Monday, August 13, 2012

I've Changed



            Two days have passed since Project has been over and it all feels surreal to me. I’m sitting in my bedroom, gazing at all the knickknacks around me and none of them have changed, but I have. I have grown not only in boldness in sharing the Gospel, but I’ve also grown in my reliance on God and knowing my identity in Him. Being on Project, I’ve been able to reflect on my walk with Christ and how I came to have a personal relationship with Him. I grew up with a legalistic view of my faith: if I do good, I am a Christian and that my works prove my identity. And as a result, my faith was by works and grace was completely foreign to me. I also grew up in a church that lacked a constant pastor, and so the fact that I had to serve every week without being constantly spiritually fed and that I had the mentality of earning the “Christian” title played a large role in hindering my understanding of what a personal relationship with God looks like. It wasn’t until I was in college, did I start to desiring to be close to God, to trust in His provisions and His great plan. I can’t really describe how it all happened, but from high school to college, God has been chipping away at the lies I believed in and revealing Himself to me. He has been humbling me and making me hungrier for His wisdom and not my own. This is a really quick summary of my testimony and I would love to share it in detail with you, if you would like to meet up with me for tea and baked goods in the future. But yeah… God has been doing so much in my heart this summer.
            The highlight of Project for me was personal growth. I had no idea God would challenge and convict me to do the things that I did, speak to the people that I spoke to, and step out completely in faith. Because I grew up with the mentality I had to prove my identity and worth, it was hard for me to swallow that God completely delights in me. I remember accidentally falling asleep during multiple pastors’ sermons and waking up with a sack of shame crushing me and I thought, “This is not what a Christian looks like. How can I call myself one? How can I be pleasing to God and others?” Of course it’s not ideal to sleep during church, but God does not call us to be shameful of our shortcomings. And through understanding His love for me and that I am perfect through Christ, I also grew to understand He wants to the best for me and that I don’t need to settle for anything less than that. I’m slowly learning how to accept grace and be joyful because of it and it feels so good. God is so good.

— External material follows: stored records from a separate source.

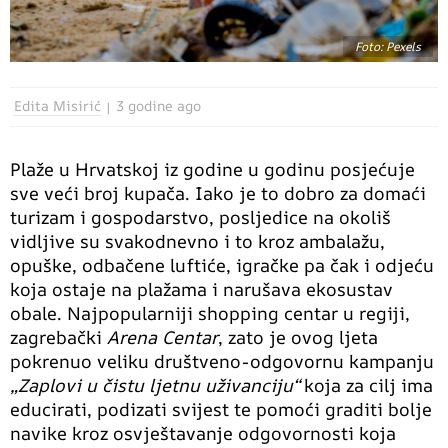
Foto: Pexels
Edita Misirić
3 godine ago
Plaže u Hrvatskoj iz godine u godinu posjećuje
sve veći broj kupača. Iako je to dobro za domaći
turizam i gospodarstvo, posljedice na okoliš
vidljive su svakodnevno i to kroz ambalažu,
opuške, odbačene luftiće, igračke pa čak i odjeću
koja ostaje na plažama i narušava ekosustav
obale. Najpopularniji shopping centar u regiji,
zagrebački
Arena Centar
, zato je ovog ljeta
pokrenuo veliku društveno-odgovornu kampanju
„Zaplovi u čistu ljetnu uživanciju“
koja za cilj ima
educirati, podizati svijest te pomoći graditi bolje
navike kroz osvještavanje odgovornosti koja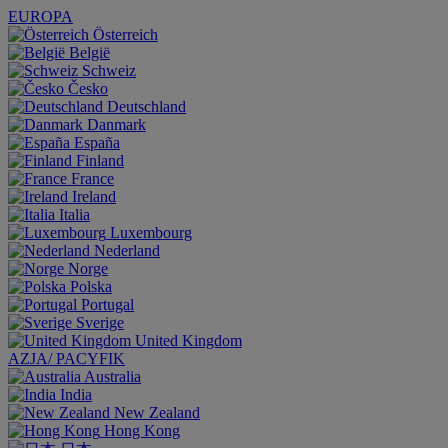
EUROPA
Österreich
België
Schweiz
Česko
Deutschland
Danmark
España
Finland
France
Ireland
Italia
Luxembourg
Nederland
Norge
Polska
Portugal
Sverige
United Kingdom
AZJA/ PACYFIK
Australia
India
New Zealand
Hong Kong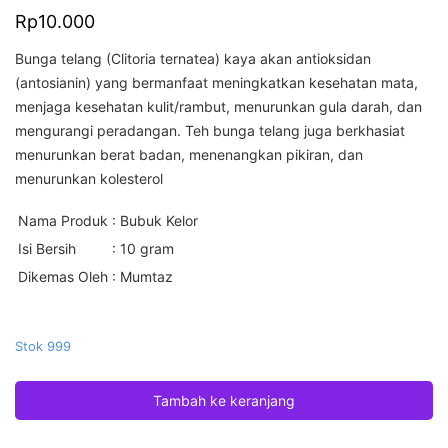
Rp
10.000
Bunga telang (Clitoria ternatea) kaya akan antioksidan
(antosianin) yang bermanfaat meningkatkan kesehatan mata,
menjaga kesehatan kulit/rambut, menurunkan gula darah, dan
mengurangi peradangan. Teh bunga telang juga berkhasiat
menurunkan berat badan, menenangkan pikiran, dan
menurunkan kolesterol
Nama Produk
: Bubuk Kelor
Isi Bersih
: 10 gram
Dikemas Oleh
: Mumtaz
Stok 999
Tambah ke keranjang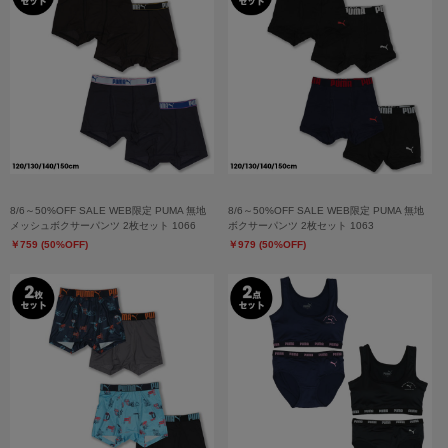
8/6～50%OFF SALE WEB限定 PUMA 無地
8/6～50%OFF SALE WEB限定 PUMA 無地
メッシュボクサーパンツ 2枚セット 1066
ボクサーパンツ 2枚セット 1063
￥759 (50%OFF)
￥979 (50%OFF)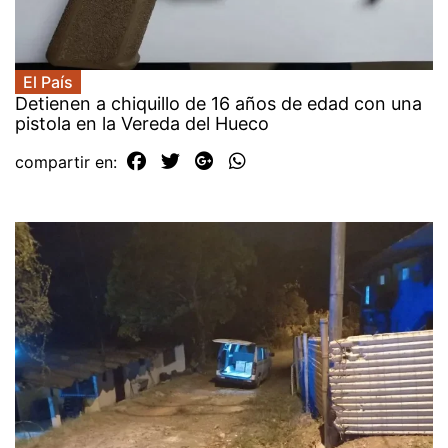
El País
Detienen a chiquillo de 16 años de edad con una
pistola en la Vereda del Hueco
compartir en:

            Although I’ve grown a lot personally, I do wish I handled some things differently this summer. I wish I invested in community more. In the beginning of Project, I was dealing with some personal problems and so I withdrew from community and masked my true reason with the fact that I’m introverted. Introversion did play a role, but was not the main reason why I didn’t go out side of my room at night to hang out with other people. In the last two weeks of Project, I was more intentional than ever. Even though many conversations started with awkward, forced starters like, “Hey! I don’t know you that well. Tell me about yourself!” I felt the need and desire to get to know this awesome body of believers that God has placed me with for two months. And I’m happy to say I got to hear testimonies and build intimate relationships within the last two weeks. Also, being a native Southern Californian, I have the opportunity to still grow close to many of the students (and I’m even getting super close to Bruins. God loves them too! =P). On the last day, many people cried when we were all saying our good byes, but I remained pretty composed. I am sad to see many go, but I also realize that this community doesn’t end this summer. It will extend for a lifetime and eternity. We also have Facebook and texting to keep in touch (you wouldn’t believe how crazy our group page is going. People are posting PPD—Post Project Depression).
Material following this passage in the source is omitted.